I don't see any crossovers from the outside loop to the inside loop. Is that on purpose? Otherwise it looks like a fun place to run trains.


----------



## Florida RR (Oct 8, 2015)

I removed them because there will always be two trains on the inner oval and one on the outer oval so they would never get used. They would be there for decoration only. Fewer things to possibly go wrong.

-Florida RR-


----------



## thedoc (Oct 15, 2015)

Florida RR said:


> I removed them because there will always be two trains on the inner oval and one on the outer oval so they would never get used. They would be there for decoration only. *Fewer things to possibly go wrong.*
> 
> -Florida RR-



Sounds reasonable to me.


----------



## Mixy (Dec 14, 2010)

The initial project looks good to me. The space is limited and there are no many options, but here are two more projects of a similar size in N, that you may see for ideas and inspiration:

Micro sized model train layouts & track plans in N scale

Click on each plan to see more details. Both are 2' x 4'.





Mixy


----------



## Florida RR (Oct 8, 2015)

I'm still at it.  My coffee table probably won't be delivered for at least another month, so I still have time to plan for the track. In the mean time, I have sold off my CSX stuff and gone into time warp back to 1978 in the middle of Georgia. That means Family Lines System, which is great because it consists of Seaboard Coast Line, L&N, Clinchfield, West Point, and Georgia railroads all in one cooperative.

I switched from the old Atlas software to SCARM. I like that SCARM has so many track libraries available, in particular the Peco turnouts that I plan to use. 

A 2.5 x 4' coffee table layout could very easily become monotonous. At a certain point it has to go back to childhood when we kept ourselves amused with continuously running trains. It's also not accessible without some effort, so it's limited to continuous running and static display.

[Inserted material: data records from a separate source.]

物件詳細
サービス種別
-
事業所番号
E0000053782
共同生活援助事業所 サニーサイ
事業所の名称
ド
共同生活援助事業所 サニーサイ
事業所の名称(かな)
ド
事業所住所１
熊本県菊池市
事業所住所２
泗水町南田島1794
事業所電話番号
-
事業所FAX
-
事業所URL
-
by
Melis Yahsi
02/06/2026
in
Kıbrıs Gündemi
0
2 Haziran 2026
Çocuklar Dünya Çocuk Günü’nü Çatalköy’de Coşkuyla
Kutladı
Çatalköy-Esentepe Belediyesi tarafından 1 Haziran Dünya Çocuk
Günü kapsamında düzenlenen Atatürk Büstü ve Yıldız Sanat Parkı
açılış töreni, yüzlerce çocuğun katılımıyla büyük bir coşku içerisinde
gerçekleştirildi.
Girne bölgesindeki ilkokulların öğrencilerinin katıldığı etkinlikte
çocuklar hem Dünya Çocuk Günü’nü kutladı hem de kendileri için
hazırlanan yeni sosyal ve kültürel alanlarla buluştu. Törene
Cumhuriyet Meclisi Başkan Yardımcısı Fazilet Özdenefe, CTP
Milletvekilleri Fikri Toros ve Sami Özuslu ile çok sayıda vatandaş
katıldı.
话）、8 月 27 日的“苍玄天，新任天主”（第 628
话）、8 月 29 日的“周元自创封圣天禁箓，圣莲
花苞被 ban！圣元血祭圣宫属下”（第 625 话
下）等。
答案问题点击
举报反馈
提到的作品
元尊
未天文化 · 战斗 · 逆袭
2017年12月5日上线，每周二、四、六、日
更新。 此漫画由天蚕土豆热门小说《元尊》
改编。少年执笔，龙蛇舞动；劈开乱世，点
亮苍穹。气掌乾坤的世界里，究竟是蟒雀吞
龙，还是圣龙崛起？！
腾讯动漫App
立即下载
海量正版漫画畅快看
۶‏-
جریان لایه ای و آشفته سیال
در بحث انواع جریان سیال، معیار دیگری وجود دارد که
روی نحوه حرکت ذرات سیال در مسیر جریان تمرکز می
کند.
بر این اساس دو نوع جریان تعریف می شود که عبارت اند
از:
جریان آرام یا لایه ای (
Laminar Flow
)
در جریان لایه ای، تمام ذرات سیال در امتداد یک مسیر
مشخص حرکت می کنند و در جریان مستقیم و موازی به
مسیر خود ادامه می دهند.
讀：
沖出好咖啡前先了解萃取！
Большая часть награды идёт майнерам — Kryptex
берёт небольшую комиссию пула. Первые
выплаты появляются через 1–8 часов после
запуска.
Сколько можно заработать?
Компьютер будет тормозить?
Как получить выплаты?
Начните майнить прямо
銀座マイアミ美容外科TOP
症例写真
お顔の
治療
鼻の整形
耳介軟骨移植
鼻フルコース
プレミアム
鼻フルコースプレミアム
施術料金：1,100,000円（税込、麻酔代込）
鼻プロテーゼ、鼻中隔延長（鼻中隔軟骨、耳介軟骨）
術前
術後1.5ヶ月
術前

I have moved more in the direction of static display, adding a tiny "yard" or what at least represents one. Two trains can run on the two main lines, a third can sit on the siding, my MP15DC can sit in the yard, and my RS3 can sit on the spur track at the feed and seed. There! I managed to get two trains running at any moment, with a third ready to be switched into action from the siding using a pair of remote turnouts, a simulated yard complete with a switcher, and another locomotive servicing a spur track. I think that's about all the action and display that I can realistically cram into the tight space. Two versions are attached. I can't decide which is "better" or whether I can cram in anything else and still be believable. 

I have bought 11 locomotives in the past few months, and I can only use 6 really. Loud sigh. 

-Florida RR-


----------